Cops, buddies and baddies
Miami Vice (Drama)
Cast: Jamie Foxx, Colin
Farrell, Gong Li
Direction: Micheal Mann
Showing at: Kumari
Is this the quintessential Hollywood cop-robber show? You might wonder, putting pieces together and trying to make something out of Michael Mann’s mindless machination of the of the popular 1980’s television series. You’d, of course, think twice before you question Mann’s faculty for films, who is branded for his seminal films like Collateral and Heat. Nevertheless, you can’t forgive him for the excruciating two-odd hours watching a film that fails to elevate to any other category but ‘BUNK’.
For those who have high expectations about the celluloid version, Miami Vice is an absolute let down.
The movie begins with a scene in a nightclub and before you get to understand what’s going on, the scuffle that ensues suggests (you’d have to make it out yourself) something’s wrong. And then you’re brought into the lives of Buddy Ricardo Tubbs (Jamie Foxx) and ‘Sonny’ (Colin Farrell), who are on an undercover operation to bust up an international drug cartel. And then, while you expect the cops to show some stunts and put up some impressive fireworks show, all you get is the unlikely cop buddies sporting their fancy cars and sparring with their superiors, when not taking steamy showers with their girlfriends.

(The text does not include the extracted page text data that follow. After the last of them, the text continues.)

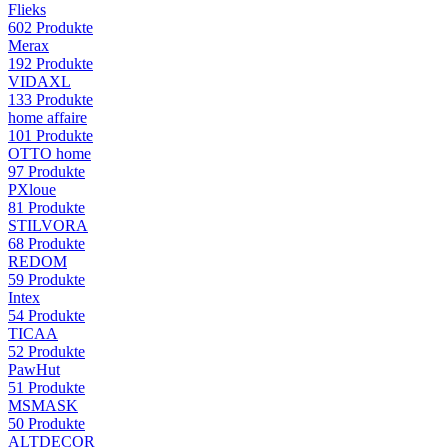
Flieks
602
Produkte
Merax
192
Produkte
VIDAXL
133
Produkte
home affaire
101
Produkte
OTTO home
97
Produkte
PXloue
81
Produkte
STILVORA
68
Produkte
REDOM
59
Produkte
Intex
54
Produkte
TICAA
52
Produkte
PawHut
51
Produkte
MSMASK
50
Produkte
ALTDECOR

What’s more, you have Sonny fall for a vixen Isabella (Gong Li), the money minder of the mafia so that Sonny can slither down the nefarious nexus of the international band of brothers. But even before he gets any closer, you have the camera panning to more of rumpy-pumpy and diabolical dialogues that drags and drawls, without making much sense.
The major action sequence comes only during the cathartic climax, perhaps the only credible crack throughout the enterprise that you get to see some of Foxx’s panache for a power-packed punch and Mann’s morbid passion for mean violence. Right from the start while you doubt the chemistry between the two cops, it’s the dialogue, which under the multilingual pretext, bamboozles the most.
However, the visuals are fabulous. You might even find yourself wondering if it’s a travel show taking you to the underbellies of Miami, Cuba, and where not; because you
find yourself in Miami almost as instantaneously as the dingy slums or to the breathtaking waterfalls in strange locations (Uruguay, Paraguay and the Dominican Republic).
But that’s what the movie excels at — throwing oddballs when you least expect it.